#### EXERCISE DIRECTIONS:
The requested output is every line from the one with "ОПЛАТА И ДОСТАВКА" through the last line below, printed exactly.

#### SUPPLIED DATA:
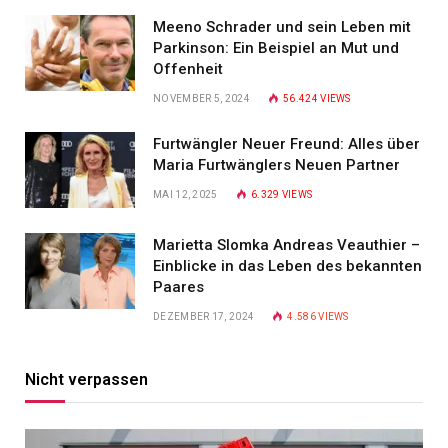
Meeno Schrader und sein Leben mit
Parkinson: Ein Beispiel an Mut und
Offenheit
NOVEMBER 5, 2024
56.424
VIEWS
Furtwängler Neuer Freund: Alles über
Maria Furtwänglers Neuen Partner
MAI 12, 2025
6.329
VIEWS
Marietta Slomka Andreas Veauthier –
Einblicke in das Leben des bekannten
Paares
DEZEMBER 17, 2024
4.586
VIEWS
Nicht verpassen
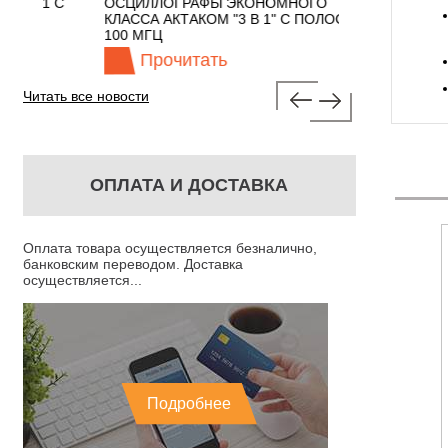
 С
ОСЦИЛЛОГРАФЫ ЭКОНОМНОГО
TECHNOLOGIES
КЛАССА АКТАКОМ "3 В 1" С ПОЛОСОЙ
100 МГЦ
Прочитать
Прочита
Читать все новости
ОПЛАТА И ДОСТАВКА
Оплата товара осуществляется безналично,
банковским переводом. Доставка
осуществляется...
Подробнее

#### SOLUTION TO THIS EXERCISE:
ОПЛАТА И ДОСТАВКА
Оплата товара осуществляется безналично,
банковским переводом. Доставка
осуществляется...
Подробнее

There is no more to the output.